Extracted page text data:
____________________
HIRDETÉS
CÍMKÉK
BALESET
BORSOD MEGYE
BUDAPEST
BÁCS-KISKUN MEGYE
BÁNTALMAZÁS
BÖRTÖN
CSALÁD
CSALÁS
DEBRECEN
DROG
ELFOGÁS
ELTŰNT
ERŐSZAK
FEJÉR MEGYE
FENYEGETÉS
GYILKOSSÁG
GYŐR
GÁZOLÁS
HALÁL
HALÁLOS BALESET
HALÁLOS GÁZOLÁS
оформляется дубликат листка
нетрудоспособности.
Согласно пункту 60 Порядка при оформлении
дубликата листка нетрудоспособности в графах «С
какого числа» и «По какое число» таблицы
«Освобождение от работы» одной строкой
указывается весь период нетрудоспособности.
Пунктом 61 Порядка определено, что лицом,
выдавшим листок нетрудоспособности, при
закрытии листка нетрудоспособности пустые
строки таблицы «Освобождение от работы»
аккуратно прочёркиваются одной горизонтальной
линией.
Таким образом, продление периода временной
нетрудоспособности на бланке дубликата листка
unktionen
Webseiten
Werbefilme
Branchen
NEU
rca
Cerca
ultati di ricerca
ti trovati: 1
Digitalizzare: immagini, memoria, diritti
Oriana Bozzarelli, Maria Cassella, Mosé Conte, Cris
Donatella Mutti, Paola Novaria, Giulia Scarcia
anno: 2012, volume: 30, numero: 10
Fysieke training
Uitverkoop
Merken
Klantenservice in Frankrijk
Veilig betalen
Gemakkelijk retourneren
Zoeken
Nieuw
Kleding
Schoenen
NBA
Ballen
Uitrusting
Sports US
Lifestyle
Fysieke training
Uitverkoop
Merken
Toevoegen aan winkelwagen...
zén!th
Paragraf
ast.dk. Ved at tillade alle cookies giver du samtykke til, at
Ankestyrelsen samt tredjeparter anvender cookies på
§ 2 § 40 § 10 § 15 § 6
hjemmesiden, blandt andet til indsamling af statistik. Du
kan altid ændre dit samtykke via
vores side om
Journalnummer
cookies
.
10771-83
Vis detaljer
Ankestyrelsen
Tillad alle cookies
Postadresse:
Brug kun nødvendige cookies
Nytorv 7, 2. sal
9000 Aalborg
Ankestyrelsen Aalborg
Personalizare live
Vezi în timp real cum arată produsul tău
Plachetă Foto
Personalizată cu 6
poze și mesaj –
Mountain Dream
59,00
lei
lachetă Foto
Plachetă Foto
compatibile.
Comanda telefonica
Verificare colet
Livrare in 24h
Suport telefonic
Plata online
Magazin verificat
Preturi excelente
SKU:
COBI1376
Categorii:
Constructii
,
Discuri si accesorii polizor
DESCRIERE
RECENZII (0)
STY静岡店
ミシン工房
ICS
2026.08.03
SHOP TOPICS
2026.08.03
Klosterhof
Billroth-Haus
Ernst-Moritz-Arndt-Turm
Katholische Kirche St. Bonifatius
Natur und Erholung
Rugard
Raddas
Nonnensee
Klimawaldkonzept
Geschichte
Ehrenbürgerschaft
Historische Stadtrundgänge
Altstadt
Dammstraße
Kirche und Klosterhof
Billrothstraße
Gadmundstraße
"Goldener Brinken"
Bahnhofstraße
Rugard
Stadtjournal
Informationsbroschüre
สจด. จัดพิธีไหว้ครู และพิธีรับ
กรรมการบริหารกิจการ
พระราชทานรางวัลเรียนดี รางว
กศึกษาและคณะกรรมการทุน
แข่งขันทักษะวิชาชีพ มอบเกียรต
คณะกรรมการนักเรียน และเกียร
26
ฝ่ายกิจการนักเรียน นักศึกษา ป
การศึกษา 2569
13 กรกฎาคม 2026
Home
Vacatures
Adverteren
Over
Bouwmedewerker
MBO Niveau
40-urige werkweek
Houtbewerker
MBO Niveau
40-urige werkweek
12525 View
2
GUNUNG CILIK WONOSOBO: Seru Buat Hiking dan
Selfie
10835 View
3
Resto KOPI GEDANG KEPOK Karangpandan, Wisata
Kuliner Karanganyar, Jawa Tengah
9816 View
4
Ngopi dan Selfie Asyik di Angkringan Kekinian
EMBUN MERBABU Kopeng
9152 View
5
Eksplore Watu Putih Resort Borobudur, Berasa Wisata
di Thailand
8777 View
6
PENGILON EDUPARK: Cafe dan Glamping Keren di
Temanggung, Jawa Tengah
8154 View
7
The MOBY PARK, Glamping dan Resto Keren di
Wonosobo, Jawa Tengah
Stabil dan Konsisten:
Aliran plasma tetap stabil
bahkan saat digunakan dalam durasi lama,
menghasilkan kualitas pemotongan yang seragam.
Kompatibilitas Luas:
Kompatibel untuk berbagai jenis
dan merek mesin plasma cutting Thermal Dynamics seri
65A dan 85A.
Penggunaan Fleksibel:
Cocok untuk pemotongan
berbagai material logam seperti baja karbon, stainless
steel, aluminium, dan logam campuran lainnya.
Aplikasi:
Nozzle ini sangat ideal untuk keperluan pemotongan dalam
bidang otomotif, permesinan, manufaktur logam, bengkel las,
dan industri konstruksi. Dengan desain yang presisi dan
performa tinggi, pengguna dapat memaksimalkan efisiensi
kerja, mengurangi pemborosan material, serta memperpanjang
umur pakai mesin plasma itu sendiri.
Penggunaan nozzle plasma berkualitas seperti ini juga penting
____________________
WHAT IS NEEDED: All of the data is to be written out again, word for word.

ANSWER SECTION:
HIRDETÉS
CÍMKÉK
BALESET
BORSOD MEGYE
BUDAPEST
BÁCS-KISKUN MEGYE
BÁNTALMAZÁS
BÖRTÖN
CSALÁD
CSALÁS
DEBRECEN
DROG
ELFOGÁS
ELTŰNT
ERŐSZAK
FEJÉR MEGYE
FENYEGETÉS
GYILKOSSÁG
GYŐR
GÁZOLÁS
HALÁL
HALÁLOS BALESET
HALÁLOS GÁZOLÁS
оформляется дубликат листка
нетрудоспособности.
Согласно пункту 60 Порядка при оформлении
дубликата листка нетрудоспособности в графах «С
какого числа» и «По какое число» таблицы
«Освобождение от работы» одной строкой
указывается весь период нетрудоспособности.
Пунктом 61 Порядка определено, что лицом,
выдавшим листок нетрудоспособности, при
закрытии листка нетрудоспособности пустые
строки таблицы «Освобождение от работы»
аккуратно прочёркиваются одной горизонтальной
линией.
Таким образом, продление периода временной
нетрудоспособности на бланке дубликата листка
unktionen
Webseiten
Werbefilme
Branchen
NEU
rca
Cerca
ultati di ricerca
ti trovati: 1
Digitalizzare: immagini, memoria, diritti
Oriana Bozzarelli, Maria Cassella, Mosé Conte, Cris
Donatella Mutti, Paola Novaria, Giulia Scarcia
anno: 2012, volume: 30, numero: 10
Fysieke training
Uitverkoop
Merken
Klantenservice in Frankrijk
Veilig betalen
Gemakkelijk retourneren
Zoeken
Nieuw
Kleding
Schoenen
NBA
Ballen
Uitrusting
Sports US
Lifestyle
Fysieke training
Uitverkoop
Merken
Toevoegen aan winkelwagen...
zén!th
Paragraf
ast.dk. Ved at tillade alle cookies giver du samtykke til, at
Ankestyrelsen samt tredjeparter anvender cookies på
§ 2 § 40 § 10 § 15 § 6
hjemmesiden, blandt andet til indsamling af statistik. Du
kan altid ændre dit samtykke via
vores side om
Journalnummer
cookies
.
10771-83
Vis detaljer
Ankestyrelsen
Tillad alle cookies
Postadresse:
Brug kun nødvendige cookies
Nytorv 7, 2. sal
9000 Aalborg
Ankestyrelsen Aalborg
Personalizare live
Vezi în timp real cum arată produsul tău
Plachetă Foto
Personalizată cu 6
poze și mesaj –
Mountain Dream
59,00
lei
lachetă Foto
Plachetă Foto
compatibile.
Comanda telefonica
Verificare colet
Livrare in 24h
Suport telefonic
Plata online
Magazin verificat
Preturi excelente
SKU:
COBI1376
Categorii:
Constructii
,
Discuri si accesorii polizor
DESCRIERE
RECENZII (0)
STY静岡店
ミシン工房
ICS
2026.08.03
SHOP TOPICS
2026.08.03
Klosterhof
Billroth-Haus
Ernst-Moritz-Arndt-Turm
Katholische Kirche St. Bonifatius
Natur und Erholung
Rugard
Raddas
Nonnensee
Klimawaldkonzept
Geschichte
Ehrenbürgerschaft
Historische Stadtrundgänge
Altstadt
Dammstraße
Kirche und Klosterhof
Billrothstraße
Gadmundstraße
"Goldener Brinken"
Bahnhofstraße
Rugard
Stadtjournal
Informationsbroschüre
สจด. จัดพิธีไหว้ครู และพิธีรับ
กรรมการบริหารกิจการ
พระราชทานรางวัลเรียนดี รางว
กศึกษาและคณะกรรมการทุน
แข่งขันทักษะวิชาชีพ มอบเกียรต
คณะกรรมการนักเรียน และเกียร
26
ฝ่ายกิจการนักเรียน นักศึกษา ป
การศึกษา 2569
13 กรกฎาคม 2026
Home
Vacatures
Adverteren
Over
Bouwmedewerker
MBO Niveau
40-urige werkweek
Houtbewerker
MBO Niveau
40-urige werkweek
12525 View
2
GUNUNG CILIK WONOSOBO: Seru Buat Hiking dan
Selfie
10835 View
3
Resto KOPI GEDANG KEPOK Karangpandan, Wisata
Kuliner Karanganyar, Jawa Tengah
9816 View
4
Ngopi dan Selfie Asyik di Angkringan Kekinian
EMBUN MERBABU Kopeng
9152 View
5
Eksplore Watu Putih Resort Borobudur, Berasa Wisata
di Thailand
8777 View
6
PENGILON EDUPARK: Cafe dan Glamping Keren di
Temanggung, Jawa Tengah
8154 View
7
The MOBY PARK, Glamping dan Resto Keren di
Wonosobo, Jawa Tengah
Stabil dan Konsisten:
Aliran plasma tetap stabil
bahkan saat digunakan dalam durasi lama,
menghasilkan kualitas pemotongan yang seragam.
Kompatibilitas Luas:
Kompatibel untuk berbagai jenis
dan merek mesin plasma cutting Thermal Dynamics seri
65A dan 85A.
Penggunaan Fleksibel:
Cocok untuk pemotongan
berbagai material logam seperti baja karbon, stainless
steel, aluminium, dan logam campuran lainnya.
Aplikasi:
Nozzle ini sangat ideal untuk keperluan pemotongan dalam
bidang otomotif, permesinan, manufaktur logam, bengkel las,
dan industri konstruksi. Dengan desain yang presisi dan
performa tinggi, pengguna dapat memaksimalkan efisiensi
kerja, mengurangi pemborosan material, serta memperpanjang
umur pakai mesin plasma itu sendiri.
Penggunaan nozzle plasma berkualitas seperti ini juga penting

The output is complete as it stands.